- [Data for this task]:
+-------+

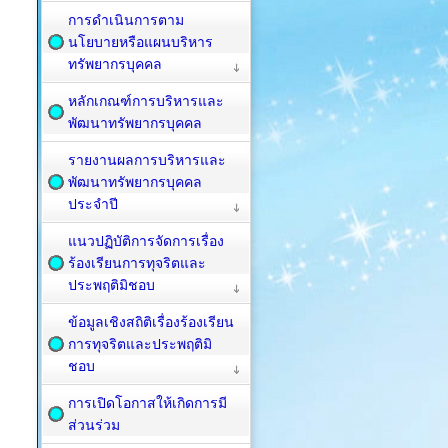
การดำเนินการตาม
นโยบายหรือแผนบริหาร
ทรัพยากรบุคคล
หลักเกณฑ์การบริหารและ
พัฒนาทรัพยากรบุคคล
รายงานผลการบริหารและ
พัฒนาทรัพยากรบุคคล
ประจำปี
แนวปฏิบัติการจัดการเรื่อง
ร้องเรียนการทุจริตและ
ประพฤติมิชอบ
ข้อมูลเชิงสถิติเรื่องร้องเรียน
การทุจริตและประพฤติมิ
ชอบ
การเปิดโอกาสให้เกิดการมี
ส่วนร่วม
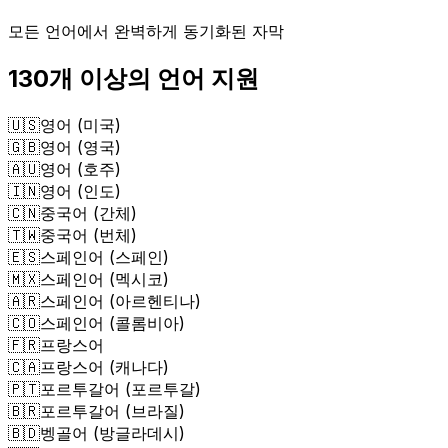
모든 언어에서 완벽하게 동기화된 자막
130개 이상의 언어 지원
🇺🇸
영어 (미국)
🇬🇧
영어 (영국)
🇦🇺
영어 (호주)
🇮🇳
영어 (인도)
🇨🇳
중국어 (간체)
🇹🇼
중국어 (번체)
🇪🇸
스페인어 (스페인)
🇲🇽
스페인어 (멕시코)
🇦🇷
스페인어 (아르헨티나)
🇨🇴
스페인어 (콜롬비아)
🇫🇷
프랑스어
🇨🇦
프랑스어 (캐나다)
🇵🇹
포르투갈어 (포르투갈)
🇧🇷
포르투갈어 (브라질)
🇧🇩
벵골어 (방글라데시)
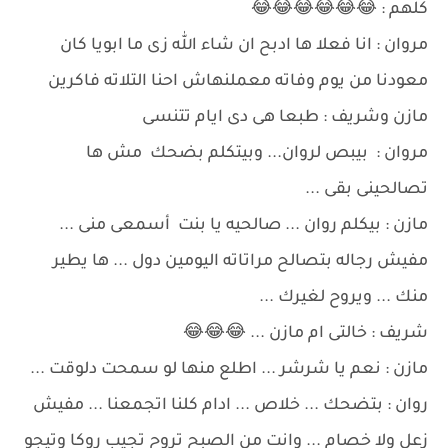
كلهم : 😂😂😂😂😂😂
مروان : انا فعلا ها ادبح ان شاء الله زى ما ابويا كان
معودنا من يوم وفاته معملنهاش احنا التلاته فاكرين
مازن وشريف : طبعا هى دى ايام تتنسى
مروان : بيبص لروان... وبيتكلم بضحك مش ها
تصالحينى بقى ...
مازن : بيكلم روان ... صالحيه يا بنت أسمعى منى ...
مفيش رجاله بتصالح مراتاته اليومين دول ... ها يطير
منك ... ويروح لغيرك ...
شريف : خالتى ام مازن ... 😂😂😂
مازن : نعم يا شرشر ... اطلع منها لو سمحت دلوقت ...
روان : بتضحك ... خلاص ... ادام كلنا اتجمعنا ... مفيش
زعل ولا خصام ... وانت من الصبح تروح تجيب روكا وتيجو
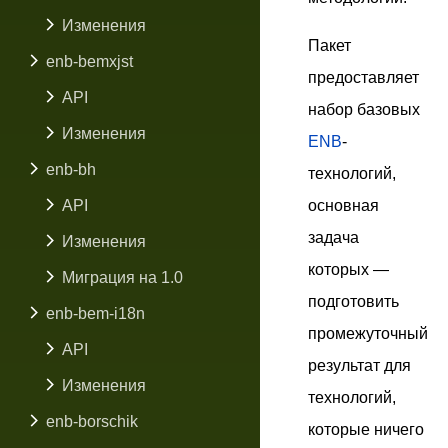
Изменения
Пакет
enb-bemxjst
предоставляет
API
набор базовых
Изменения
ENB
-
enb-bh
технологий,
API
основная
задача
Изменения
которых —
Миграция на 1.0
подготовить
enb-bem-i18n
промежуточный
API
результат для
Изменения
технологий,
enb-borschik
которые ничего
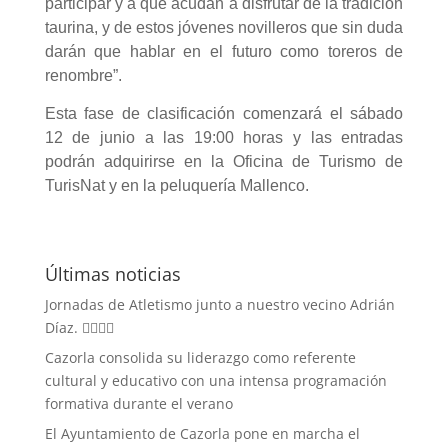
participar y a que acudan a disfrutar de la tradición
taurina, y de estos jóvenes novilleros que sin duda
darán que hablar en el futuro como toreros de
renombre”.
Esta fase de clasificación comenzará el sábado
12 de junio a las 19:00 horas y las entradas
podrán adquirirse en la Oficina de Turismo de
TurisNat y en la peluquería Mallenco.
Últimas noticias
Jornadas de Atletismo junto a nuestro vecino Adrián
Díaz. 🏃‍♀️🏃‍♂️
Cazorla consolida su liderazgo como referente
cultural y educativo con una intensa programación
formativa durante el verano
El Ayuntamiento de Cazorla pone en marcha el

+-------+

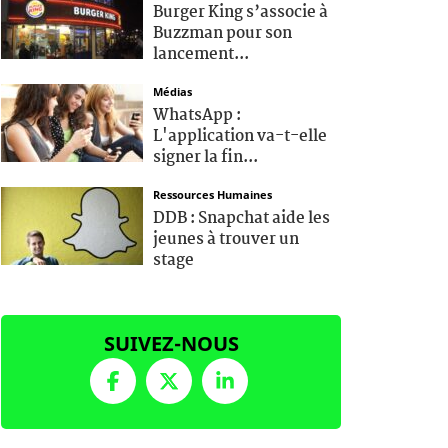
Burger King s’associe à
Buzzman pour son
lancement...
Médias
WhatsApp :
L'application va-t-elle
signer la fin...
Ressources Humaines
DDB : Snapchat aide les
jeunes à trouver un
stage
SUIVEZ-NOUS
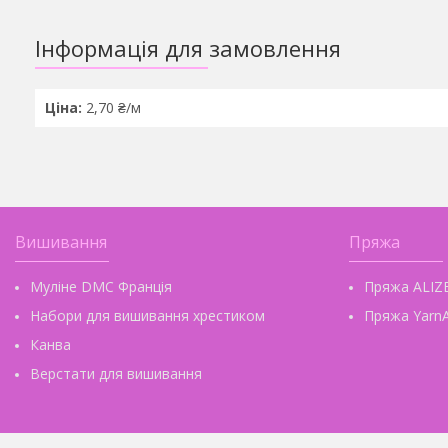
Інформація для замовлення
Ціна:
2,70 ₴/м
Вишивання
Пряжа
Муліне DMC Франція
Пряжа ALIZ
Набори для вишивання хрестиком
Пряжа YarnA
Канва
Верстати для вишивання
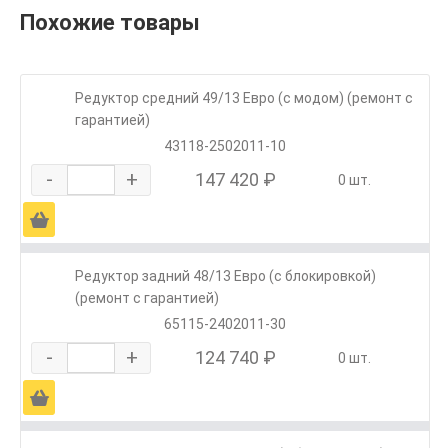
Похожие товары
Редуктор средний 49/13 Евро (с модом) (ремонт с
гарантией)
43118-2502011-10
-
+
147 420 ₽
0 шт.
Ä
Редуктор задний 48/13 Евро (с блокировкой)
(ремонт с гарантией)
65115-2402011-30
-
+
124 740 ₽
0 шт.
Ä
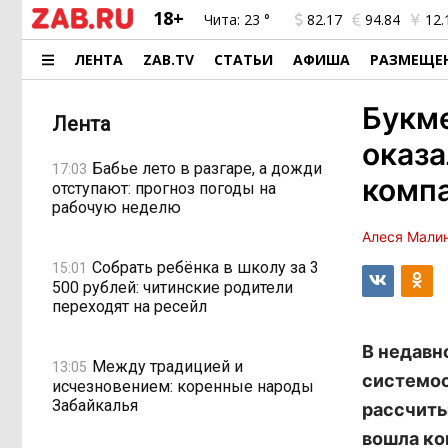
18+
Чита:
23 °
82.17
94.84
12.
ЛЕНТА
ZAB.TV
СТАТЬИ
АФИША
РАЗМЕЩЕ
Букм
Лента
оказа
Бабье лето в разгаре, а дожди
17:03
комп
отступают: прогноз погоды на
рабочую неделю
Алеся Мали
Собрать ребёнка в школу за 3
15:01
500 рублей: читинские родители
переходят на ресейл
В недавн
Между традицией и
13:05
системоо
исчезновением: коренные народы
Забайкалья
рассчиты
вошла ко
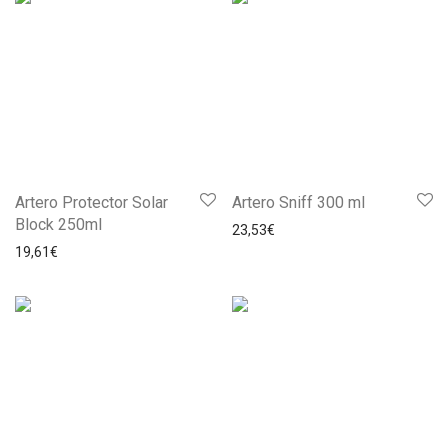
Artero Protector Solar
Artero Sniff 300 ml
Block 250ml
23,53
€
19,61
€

+-------+

- [Goal of the exercise]:
Lines holding "Cazorla": count them across the data and reply with the number alone.

- [Task solution]:
2